Abstract The regulation of glucose homeostasis is a complex process, which is disrupted in disease states such as type 2 diabetes. Insulin is the primary hormone that regulates glucose homeostasis. Insulin stimulates glucose uptake in muscle and fat by mobilizing intracellular vesicles containing GLUT4 glucose transporters, which fuse and insert GLUT4 at the cell surface. Impairment of this process results in insulin resistance and contributes to the development of diabetes. Therefore, to understand the pathogenesis of metabolic disease, it is necessary to understand the molecular mechanisms that control GLUT4 trafficking, and to understand how this trafficking is modulated by insulin and disrupted in insulin resistance. Previous work identified the TUG protein as a major regulator of GLUT4 trafficking and glucose uptake in muscle and fat cells. The data support a model in which TUG mediates the intracellular retention of GLUT4 in specific vesicles within unstimulated cells.
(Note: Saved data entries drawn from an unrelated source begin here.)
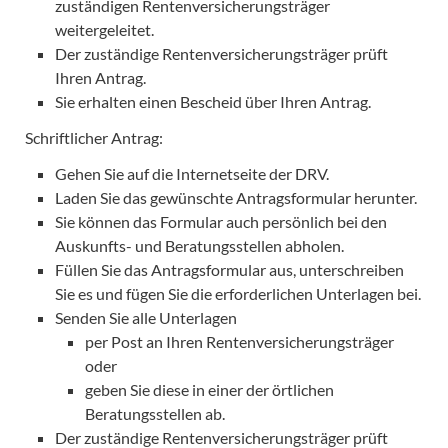
zuständigen Rentenversicherungsträger
weitergeleitet.
Der zuständige Rentenversicherungsträger prüft
Ihren Antrag.
Sie erhalten einen Bescheid über Ihren Antrag.
Schriftlicher Antrag:
Gehen Sie auf die Internetseite der DRV.
Laden Sie das gewünschte Antragsformular herunter.
Sie können das Formular auch persönlich bei den
Auskunfts-­ und Beratungsstellen abholen.
Füllen Sie das Antragsformular aus, unterschreiben
Sie es und fügen Sie die erforderlichen Unterlagen bei.
Senden Sie alle Unterlagen
per Post an Ihren Rentenversicherungsträger
oder
geben Sie diese in einer der örtlichen
Beratungsstellen ab.
Der zuständige Rentenversicherungsträger prüft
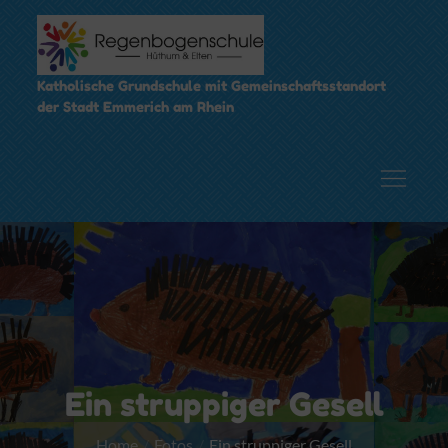
Skip
to
content
Katholische Grundschule mit Gemeinschaftsstandort
der Stadt Emmerich am Rhein
Ein struppiger Gesell
Home
Fotos
Ein struppiger Gesell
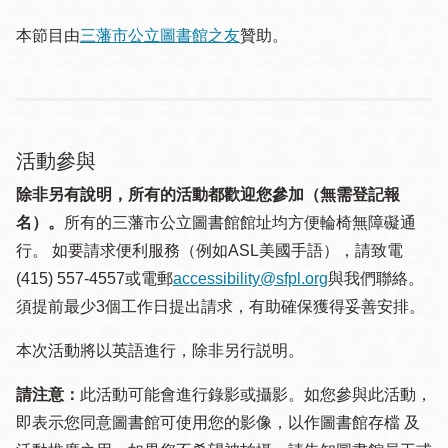
本節目由
三藩市公立圖書館之友
贊助。
活動參與
除非另有說明，所有的活動都歡迎您參加（無需登記報
名）。
所有的三藩市公立圖書館館址均方便輪椅無障礙通
行。 如要請求便利服務（例如ASL美國手語），請致電
(415) 557-4557或電郵
accessibility@sfpl.org
與我們聯絡。
須提 前最少3個工作日提出請求，有助確保獲得妥善安排。
本次活動將以英語進行，除非另行説明。
請注意：
此活動可能會進行錄影或攝影。如您參與此活動，
即表示您同意圖書館可使用您的影像，以作圖書館存檔 及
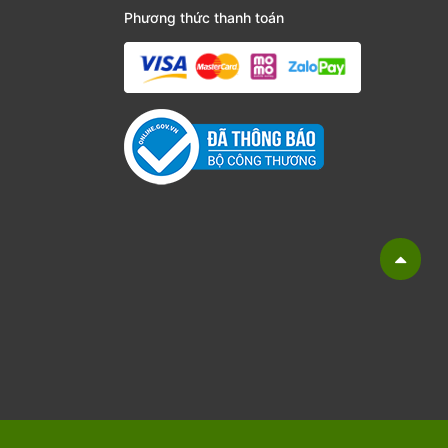
Phương thức thanh toán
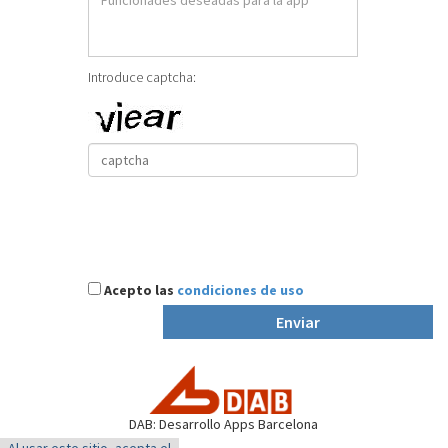
Introduce captcha:
Acepto las
condiciones de uso
Enviar
DAB: Desarrollo Apps Barcelona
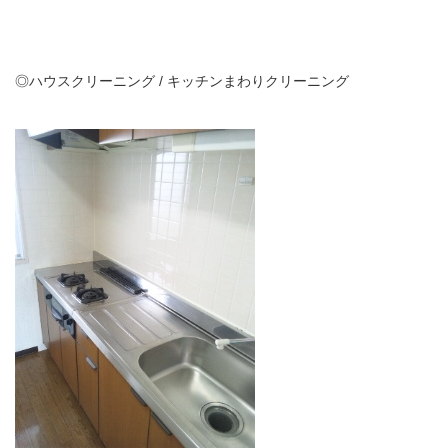
◎ハウスクリーニング / キッチンまわりクリーニング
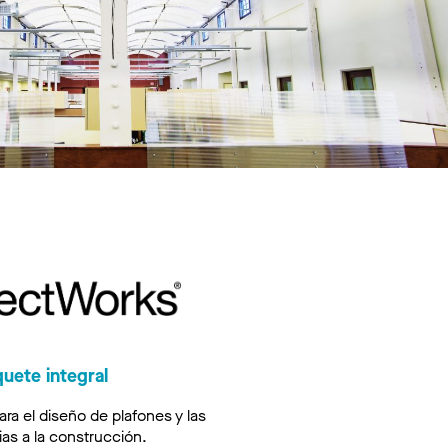
quete integral
ara el diseño de plafones y las
as a la construcción.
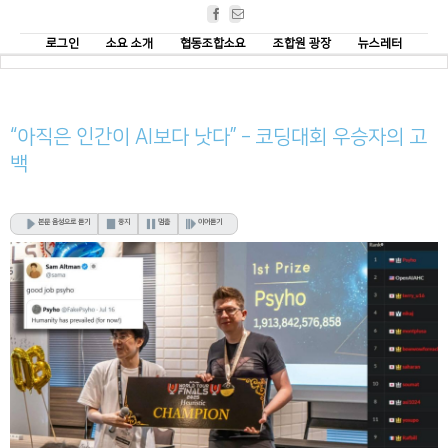
Facebook
Email
로그인
소요 소개
협동조합소요
조합원 광장
뉴스레터
“아직은 인간이 AI보다 낫다” – 코딩대회 우승자의 고
백
본문 음성으로 듣기
중지
멈춤
이어듣기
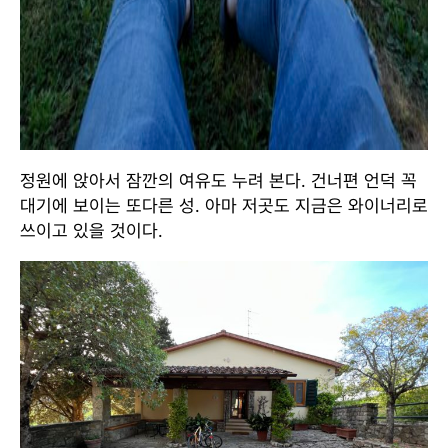
정원에 앉아서 잠깐의 여유도 누려 본다. 건너편 언덕 꼭
대기에 보이는 또다른 성. 아마 저곳도 지금은 와이너리로
쓰이고 있을 것이다.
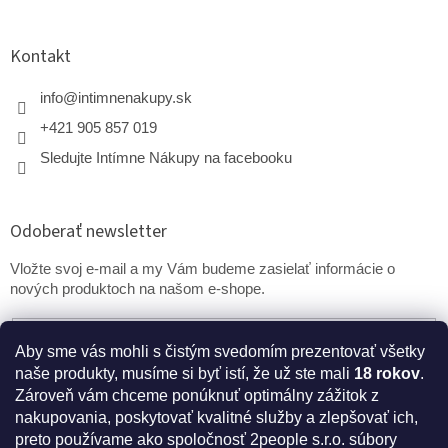
Kontakt
info
@
intimnenakupy.sk
+421 905 857 019
Sledujte Intímne Nákupy na facebooku
Odoberať newsletter
Vložte svoj e-mail a my Vám budeme zasielať informácie o
nových produktoch na našom e-shope.
Email
Aby sme vás mohli s čistým svedomím prezentovať všetky
naše produkty, musíme si byť istí, že už ste mali
18 rokov
.
PRIHLÁSIŤ SA
Zároveň vám chceme ponúknuť optimálny zážitok z
nakupovania, poskytovať kvalitné služby a zlepšovať ich,
preto používame ako spoločnosť 2people s.r.o. súbory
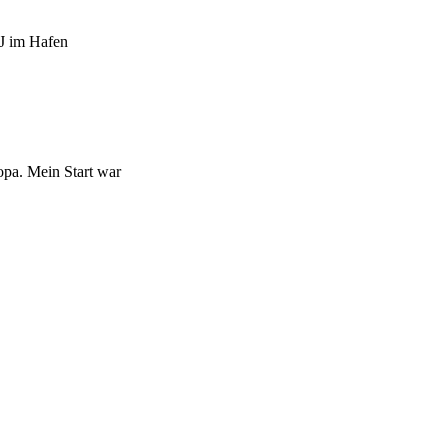
IJ im Hafen
opa. Mein Start war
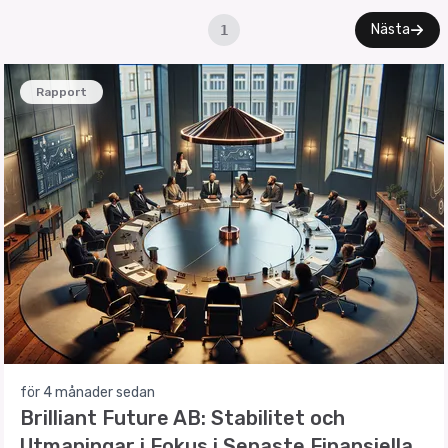
Nästa
1
Rapport
för 4 månader sedan
Brilliant Future AB: Stabilitet och
Utmaningar i Fokus i Senaste Finansiella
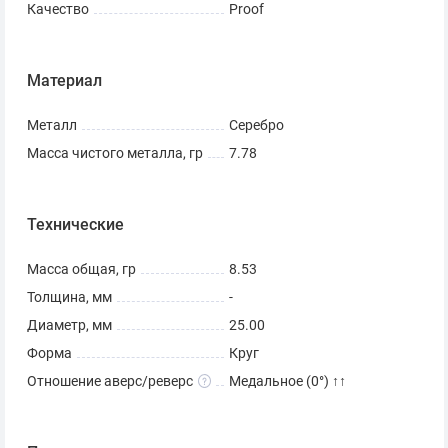
Качество
Proof
Материал
Металл
Серебро
Масса чистого металла, гр
7.78
Технические
Масса общая, гр
8.53
Толщина, мм
-
Диаметр, мм
25.00
Форма
Круг
Отношение аверс/реверс
Медальное (0°) ↑↑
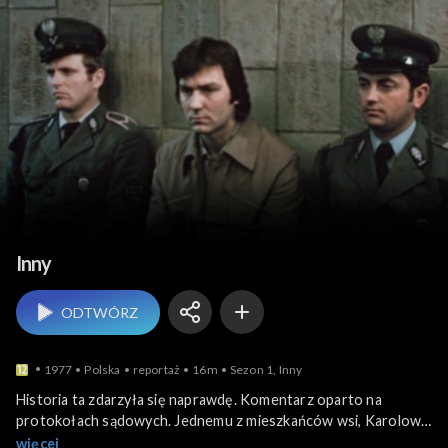
Relacje reporterskie
Inny
ODTWÓRZ
1977
Polska
reportaż
16m
Sezon 1, Inny
Historia ta zdarzyła się naprawdę. Komentarz oparto na
protokołach sądowych. Jednemu z mieszkańców wsi, Karolowi
N. notorycznie wybijano szyby w oknach domu. Cała wieś o tym
więcej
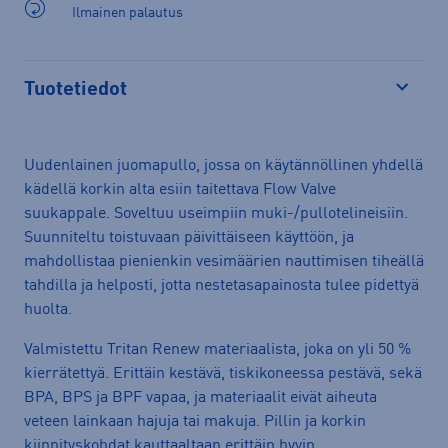
Ilmainen palautus
Tuotetiedot
Avaa
Uudenlainen juomapullo, jossa on käytännöllinen yhdellä
kädellä korkin alta esiin taitettava Flow Valve
suukappale. Soveltuu useimpiin muki-/pullotelineisiin.
Suunniteltu toistuvaan päivittäiseen käyttöön, ja
mahdollistaa pienienkin vesimäärien nauttimisen tiheällä
tahdilla ja helposti, jotta nestetasapainosta tulee pidettyä
huolta.
Valmistettu Tritan Renew materiaalista, joka on yli 50 %
kierrätettyä. Erittäin kestävä, tiskikoneessa pestävä, sekä
BPA, BPS ja BPF vapaa, ja materiaalit eivät aiheuta
veteen lainkaan hajuja tai makuja. Pillin ja korkin
kiinnityskohdat kauttaaltaan erittäin hyvin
Insulin triggers TUG endoproteolytic cleavage to mobilize these vesicles to the cell surface. TUG cleavage coordinates glucose uptake with other physiologic effects, resulting from the action of proteins that co-traffic with GLUT4, as well as from action of the TUG C-terminal product to modulate gene expression. In insulin resistant individuals, impairment of this mechanism may contribute to the metabolic syndrome and obesity. Yet, it remains unknown how this mechanism is affected in insulin resistance, whether attenuated TUG cleavage causes insulin resistance in muscle, or whether TUG cleavage participates in exercise-stimulated glucose uptake. As well, the molecular mechanisms by which intact TUG retains GLUT4 in an insulin- responsive pool of vesicles are not understood. To address these questions, two Aims will be undertaken. Aim 1 will characterize insulin resistance and glucose homeostasis in mice with muscle-specific disruption of TUG or of TUG endoproteolytic cleavage, and will study the potential role of this pathway in exercise-induced glucose uptake. Aim 2 will study molecular mechanisms by which TUG traps GLUT4-containing vesicles in an insulin-responsive pool, and by which this process may be altered in insulin-resistant states. We anticipate that, together, these studies will result in an improved understanding of glucose metabolism and energy expenditure, with implications for the prevention and treatment of diabetes and the metabolic syndrome.

摘要 葡萄糖稳态的调节是一个复杂的过程，其在疾病状态中被破坏，例如 2糖尿病.胰岛素是调节葡萄糖稳态的主要激素。胰岛素刺激葡萄糖 通过动员含有GLUT 4葡萄糖转运蛋白的细胞内囊泡， 并在细胞表面插入GLUT 4。这一过程的损害导致胰岛素抵抗，并有助于 糖尿病的发展。因此，了解代谢性疾病的发病机制， 了解控制GLUT 4运输的分子机制，并了解这种运输如何 受胰岛素调节并破坏胰岛素抵抗。以前的工作确定TUG蛋白是一种 肌肉和脂肪细胞中GLUT 4运输和葡萄糖摄取的主要调节剂。数据支持一个模型， 该TUG介导GLUT 4在未刺激细胞内的特定囊泡中的细胞内滞留。胰岛素 触发TUG内切蛋白水解切割以将这些囊泡移动到细胞表面。TUG裂解 协调葡萄糖摄取与其他生理效应，这是由共同运输的蛋白质的作用引起的 与GLUT 4，以及从TUG C-末端产物的作用，以调节基因表达。胰岛素 抵抗个体，该机制的损伤可能导致代谢综合征和肥胖。 然而，这一机制在胰岛素抵抗中是如何受到影响的，无论是减弱TUG， 切割导致肌肉中的胰岛素抵抗，或者TUG切割是否参与运动刺激的 葡萄糖摄取同样，完整的TUG将GLUT 4保留在胰岛素受体中的分子机制， 囊泡的响应池尚不清楚。为了解决这些问题，将采取两个目标。 目的1将描述肌肉特异性破坏胰岛素抵抗和葡萄糖稳态的小鼠， TUG或TUG内蛋白水解裂解，并将研究这一途径在运动诱导的 葡萄糖摄取目的2将研究TUG捕获含GLUT 4的囊泡的分子机制， 胰岛素应答池，并且通过其可以在胰岛素抵抗状态下改变该过程。我们预计 总之，这些研究将导致对葡萄糖代谢和能量的更好理解， 这一研究结果表明，糖尿病和代谢综合征的预防和治疗是一个非常重要的问题。